Julio Argentino Roca, antes de ser dos veces presidente de estos saqueados arrabales del mundo, anunciaba la modernidad después de los genocidios y la inserción al planeta gobernado por las reglas de juego impuestas por Gran Bretaña.
El país dependiente iniciaba la construcción del mercado laboral de acuerdo a esos intereses ajenos a la realidad de sus grandes mayorías.
La explotación era la continuidad de las viejas matanzas en nombre de la civilización y en contra de la supuesta barbarie.
La inmigración generó el surgimiento de barrios humildes sin servicios públicos básicos y la cuestión del trabajo fue una forma de transferencia de riquezas desde los sectores populares a las nacientes minorías que concentraban tierras y otras riquezas mientras se ofrecían al extranjero.

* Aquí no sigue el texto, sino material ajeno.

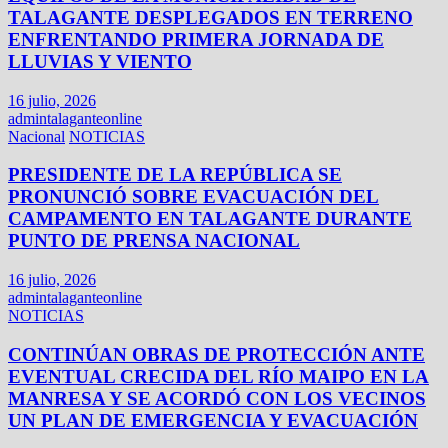
TALAGANTE DESPLEGADOS EN TERRENO
ENFRENTANDO PRIMERA JORNADA DE
LLUVIAS Y VIENTO
16 julio, 2026
admintalaganteonline
Nacional
NOTICIAS
PRESIDENTE DE LA REPÚBLICA SE
PRONUNCIÓ SOBRE EVACUACIÓN DEL
CAMPAMENTO EN TALAGANTE DURANTE
PUNTO DE PRENSA NACIONAL
16 julio, 2026
admintalaganteonline
NOTICIAS
CONTINÚAN OBRAS DE PROTECCIÓN ANTE
EVENTUAL CRECIDA DEL RÍO MAIPO EN LA
MANRESA Y SE ACORDÓ CON LOS VECINOS
UN PLAN DE EMERGENCIA Y EVACUACIÓN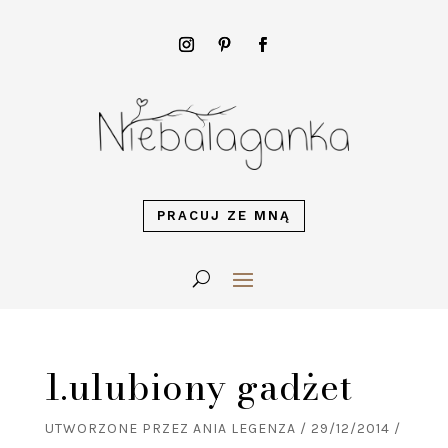
PRACUJ ZE MNĄ
1.ulubiony gadżet
UTWORZONE PRZEZ
ANIA LEGENZA
/
29/12/2014
/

Las últimas montoneras de Chacho Peñaloza, Felipe Varela y López Jordán fueron ametralladas y comenzaba la explotación irracional de la naturaleza como sucedió con el bosque de quebracho colorado en el norte santafesino. En aquellos días de la generación del 80, empezaba a moldearse el código genético de la clase trabajadora argentina, la fenomenal digestión social que se tragó millones de vidas inmoladas en el altar del dios dinero.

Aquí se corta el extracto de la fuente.